Write out the data word for word and omit every picture.

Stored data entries
▬▬▬▬▬▬▬▬▬▬
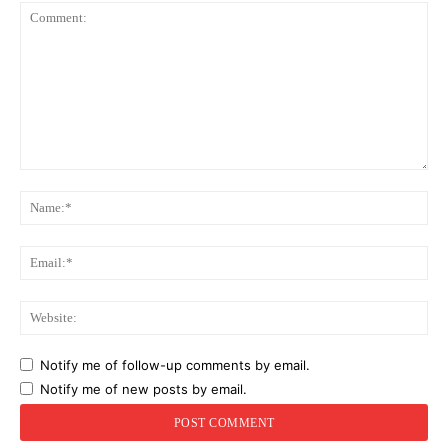
Comment:
Na
Ema
Web
Notify me of follow-up comments by email.
Notify me of new posts by email.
▬▬▬▬▬▬▬▬▬▬
» The completed task:
Comment:
Na
Ema
Web
Notify me of follow-up comments by email.
Notify me of new posts by email.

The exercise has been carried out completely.